(Page-level text extractions)
##############################

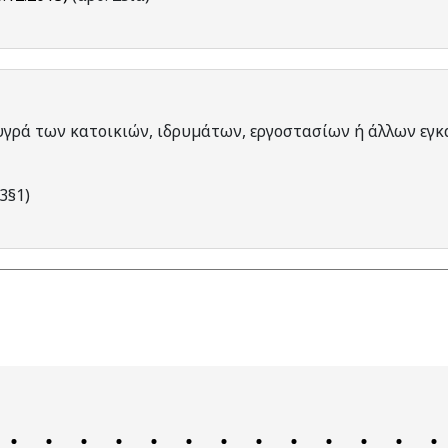
 υγρά των κατοικιών, ιδρυµάτων, εργοστασίων ή άλλων ε
3§1)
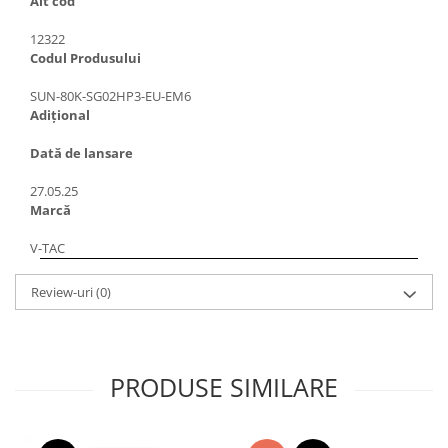
Alt cod
12322
Codul Produsului
SUN-80K-SG02HP3-EU-EM6
Adițional
Dată de lansare
27.05.25
Marcă
V-TAC
Review-uri
(0)
PRODUSE SIMILARE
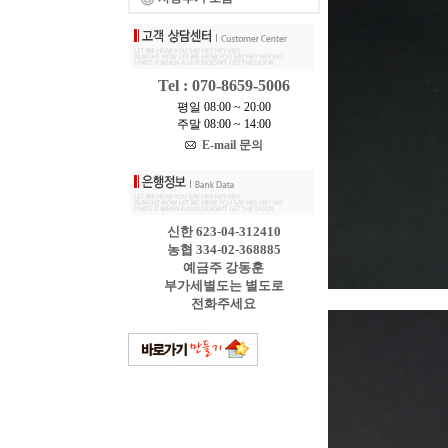
Tel : 070-8659-5006
평일 08:00 ~ 20:00
주말 08:00 ~ 14:00
E-mail 문의
신한 623-04-312410
농협 334-02-368885
예금주 강동훈
부가세별도는 별도로
전화주세요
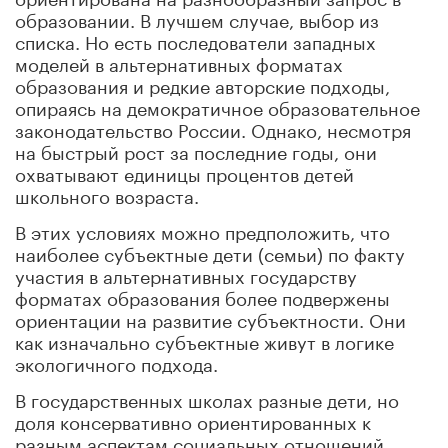
образовании. В лучшем случае, выбор из
списка. Но есть последователи западных
моделей в альтернативных форматах
образования и редкие авторские подходы,
опираясь на демократичное образовательное
законодательство России. Однако, несмотря
на быстрый рост за последние годы, они
охватывают единицы процентов детей
школьного возраста.
В этих условиях можно предположить, что
наиболее субъектные дети (семьи) по факту
участия в альтернативных государству
форматах образования более подвержены
ориентации на развитие субъектности. Они
как изначально субъектные живут в логике
экологичного подхода.
В государственных школах разные дети, но
доля консервативно ориентированных к
разным аспектам социальных отношений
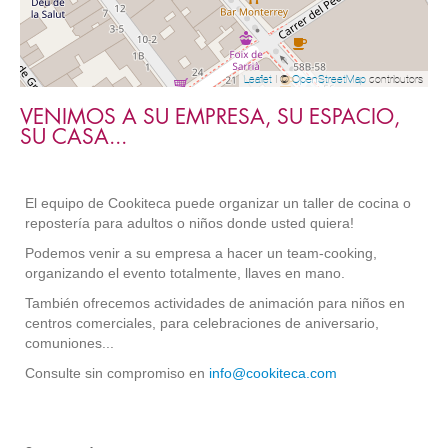
Leaflet
| ©
OpenStreetMap
contributors
VENIMOS A SU EMPRESA, SU ESPACIO,
SU CASA...
El equipo de Cookiteca puede organizar un taller de cocina o
repostería para adultos o niños donde usted quiera!
Podemos venir a su empresa a hacer un team-cooking,
organizando el evento totalmente, llaves en mano.
También ofrecemos actividades de animación para niños en
centros comerciales, para celebraciones de aniversario,
comuniones...
Consulte sin compromiso en
info@cookiteca.com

##############################

Look over the records above, and wherever a line contains the string "niños", copy that line.

repostería para adultos o niños donde usted quiera!
También ofrecemos actividades de animación para niños en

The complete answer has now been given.